As medidas cautelares, que incluem o sequestro de bens e valores dos investigados, foram determinadas pelo ministro Francisco Falcão, do STJ, e requeridas pela subprocuradora-geral da República Lindôra Araújo. 

A ação mira uma organização criminosa instalada no governo do Amazonas com o objetivo de desviar recursos públicos destinados a atender às necessidades da pandemia de Covid-19. Os investigados são suspeitos de práticas como peculato e lavagem de dinheiro. 

O vice-governador, Carlos Alberto (PTB), está entre os alvos de buscas. Contra outro investigado, apontado como homem de confiança do governador Wilson Lima (PSC), foram expedidos mandados de busca e apreensão e de prisão temporária por cinco dias. 

De acordo com as investigações, o suposto operador teria sido destacado pessoalmente pelo governador para intermediar as aquisições fraudulentas de respiradores e financiá-las, tendo sido responsável por indicar a loja de vinhos que vendeu os aparelhos ao estado.

Provas reunidas na primeira fase da operação no Amazonas mostram que o governador Wilson Lima exercia, segundo a PGR, “domínio completo não apenas dos atos relativos à aquisição de respiradores para enfrentamento da pandemia, mas também das demais ações governamentais relacionadas à questão, no bojo das quais atos ilícitos teriam sido praticados”.

Já o vice-governador, de acordo com os registros das investigações, “tinha grande influência na gestão da Secretaria de Saúde, pasta na qual atuou durante os três primeiros meses de governo”.

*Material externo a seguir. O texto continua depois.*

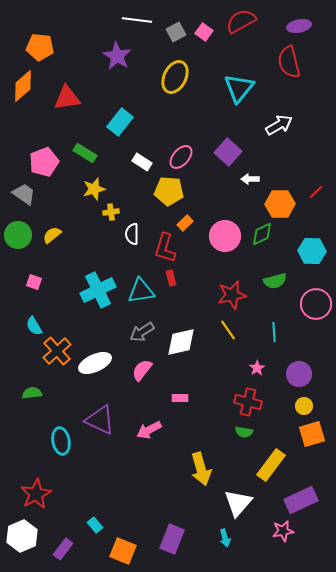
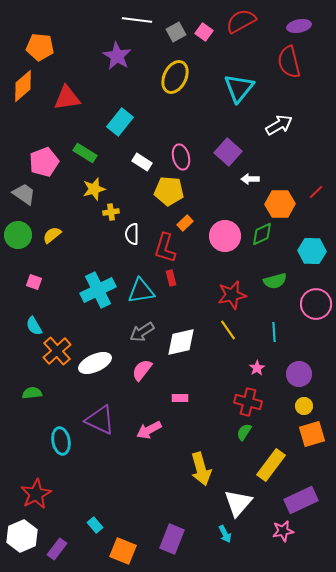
pink ellipse at (181, 157): rotated 55 degrees counterclockwise
green semicircle at (244, 432): rotated 114 degrees clockwise
cyan arrow at (225, 538): moved 4 px up; rotated 12 degrees counterclockwise
purple rectangle at (63, 549): moved 6 px left
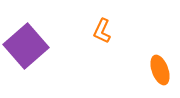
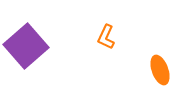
orange L-shape: moved 4 px right, 6 px down
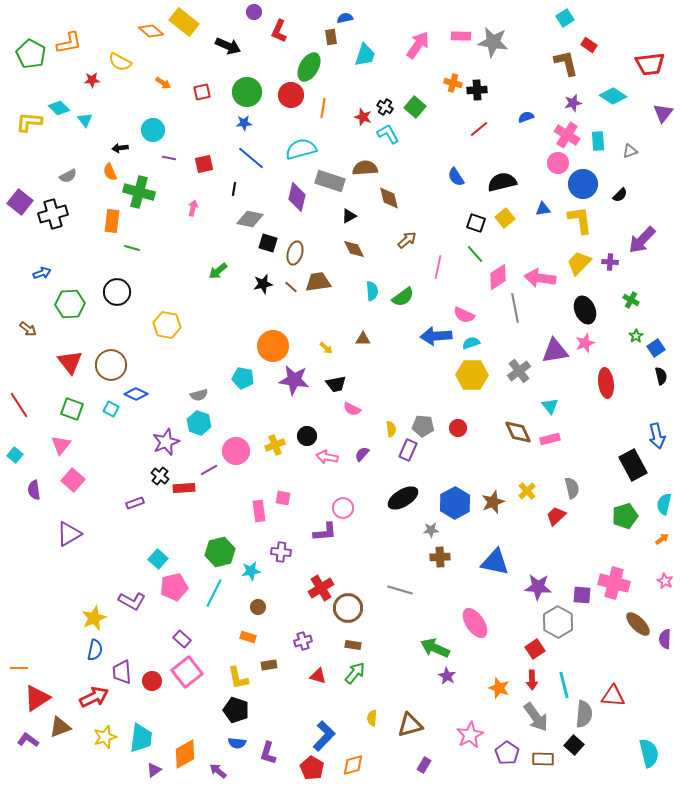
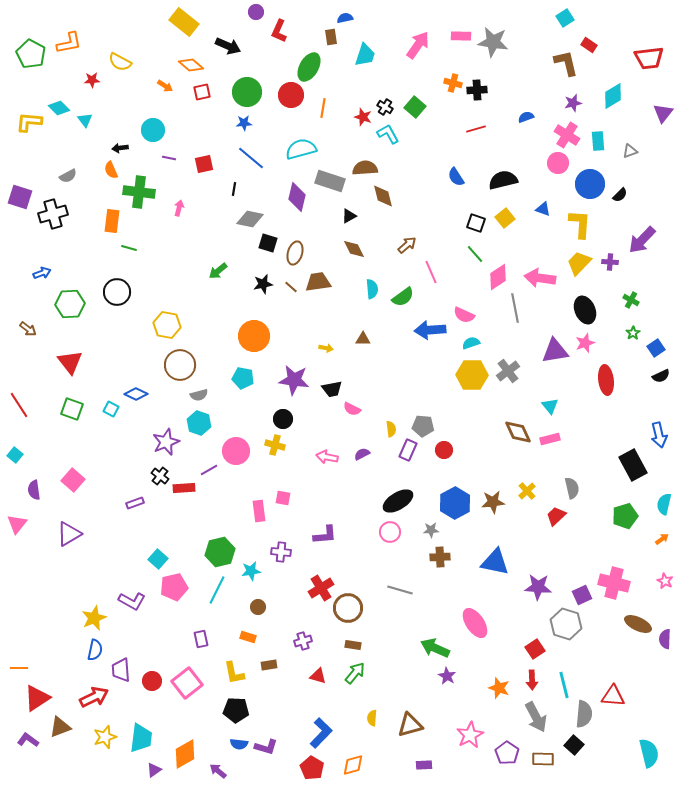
purple circle at (254, 12): moved 2 px right
orange diamond at (151, 31): moved 40 px right, 34 px down
red trapezoid at (650, 64): moved 1 px left, 6 px up
orange arrow at (163, 83): moved 2 px right, 3 px down
cyan diamond at (613, 96): rotated 64 degrees counterclockwise
red line at (479, 129): moved 3 px left; rotated 24 degrees clockwise
orange semicircle at (110, 172): moved 1 px right, 2 px up
black semicircle at (502, 182): moved 1 px right, 2 px up
blue circle at (583, 184): moved 7 px right
green cross at (139, 192): rotated 8 degrees counterclockwise
brown diamond at (389, 198): moved 6 px left, 2 px up
purple square at (20, 202): moved 5 px up; rotated 20 degrees counterclockwise
pink arrow at (193, 208): moved 14 px left
blue triangle at (543, 209): rotated 28 degrees clockwise
yellow L-shape at (580, 220): moved 4 px down; rotated 12 degrees clockwise
brown arrow at (407, 240): moved 5 px down
green line at (132, 248): moved 3 px left
pink line at (438, 267): moved 7 px left, 5 px down; rotated 35 degrees counterclockwise
cyan semicircle at (372, 291): moved 2 px up
blue arrow at (436, 336): moved 6 px left, 6 px up
green star at (636, 336): moved 3 px left, 3 px up
orange circle at (273, 346): moved 19 px left, 10 px up
yellow arrow at (326, 348): rotated 32 degrees counterclockwise
brown circle at (111, 365): moved 69 px right
gray cross at (519, 371): moved 11 px left
black semicircle at (661, 376): rotated 78 degrees clockwise
red ellipse at (606, 383): moved 3 px up
black trapezoid at (336, 384): moved 4 px left, 5 px down
red circle at (458, 428): moved 14 px left, 22 px down
black circle at (307, 436): moved 24 px left, 17 px up
blue arrow at (657, 436): moved 2 px right, 1 px up
pink triangle at (61, 445): moved 44 px left, 79 px down
yellow cross at (275, 445): rotated 36 degrees clockwise
purple semicircle at (362, 454): rotated 21 degrees clockwise
black ellipse at (403, 498): moved 5 px left, 3 px down
brown star at (493, 502): rotated 15 degrees clockwise
pink circle at (343, 508): moved 47 px right, 24 px down
purple L-shape at (325, 532): moved 3 px down
cyan line at (214, 593): moved 3 px right, 3 px up
purple square at (582, 595): rotated 30 degrees counterclockwise
gray hexagon at (558, 622): moved 8 px right, 2 px down; rotated 12 degrees counterclockwise
brown ellipse at (638, 624): rotated 20 degrees counterclockwise
purple rectangle at (182, 639): moved 19 px right; rotated 36 degrees clockwise
purple trapezoid at (122, 672): moved 1 px left, 2 px up
pink square at (187, 672): moved 11 px down
yellow L-shape at (238, 678): moved 4 px left, 5 px up
black pentagon at (236, 710): rotated 15 degrees counterclockwise
gray arrow at (536, 717): rotated 8 degrees clockwise
blue L-shape at (324, 736): moved 3 px left, 3 px up
blue semicircle at (237, 743): moved 2 px right, 1 px down
purple L-shape at (268, 753): moved 2 px left, 6 px up; rotated 90 degrees counterclockwise
purple rectangle at (424, 765): rotated 56 degrees clockwise
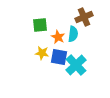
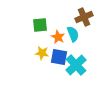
cyan semicircle: rotated 28 degrees counterclockwise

“As provas apontam que a cúpula da Secretaria de Saúde se reportava frequentemente ao vice-governador para tratar de contratos da área de saúde, inclusive sobre pagamentos”, diz a PGR.

Na peça enviada ao STJ, a subprocuradora-geral da República indica que o inquérito em curso investiga o “direcionamento na contratação da empresa; sobre preço e superfaturamento na aquisição dos respiradores; organização criminosa; lavagem de dinheiro; montagem de processos e adulteração de documentos, com a finalidade de encobrir os crimes praticados”

Para Lindôra Araújo, há “uma verdadeira organização criminosa que se instalou na estrutura do governo do estado do Amazonas, com o objetivo de desviar recursos públicos destinados a atender às necessidades da pandemia de Covid-19”

O esquema de compra fraudulenta de 28 respiradores teria movimentado 2,9 milhões de reais, com envolvimento direto da cúpula do poder do estado. 

Um laudo da PF atesta sobre preço de 133,67% na compra feita pela Secretaria de Saúde do estado com dispensa de licitação. 

Os respiradores foram fornecidos por empresa especializada no ramo de bebidas alcoólicas, denominada “Vineria Adega”

Em uma manobra conhecida como triangulação, uma outra empresa vendeu os respiradores à adega por 2,4 milhões de reais. A empresa, por sua vez, repassou os equipamentos ao governo do Amazonas por 2,9 milhões de reais.